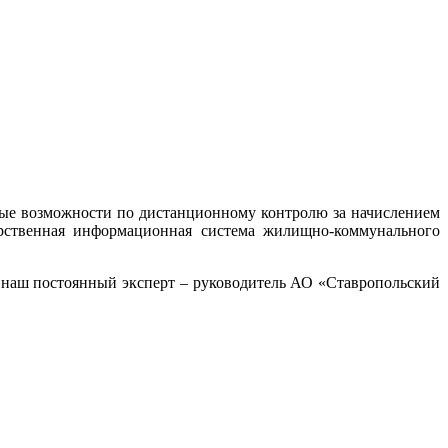
чные возможности по дистанционному контролю за начислением
рственная информационная система жилищно-коммунального
а наш постоянный эксперт – руководитель АО «Ставропольский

### WORK INSTRUCTIONS
Could the data above be reproduced exactly, with the pictures left out?

### RESULT OF THIS TASK
чные возможности по дистанционному контролю за начислением
рственная информационная система жилищно-коммунального
а наш постоянный эксперт – руководитель АО «Ставропольский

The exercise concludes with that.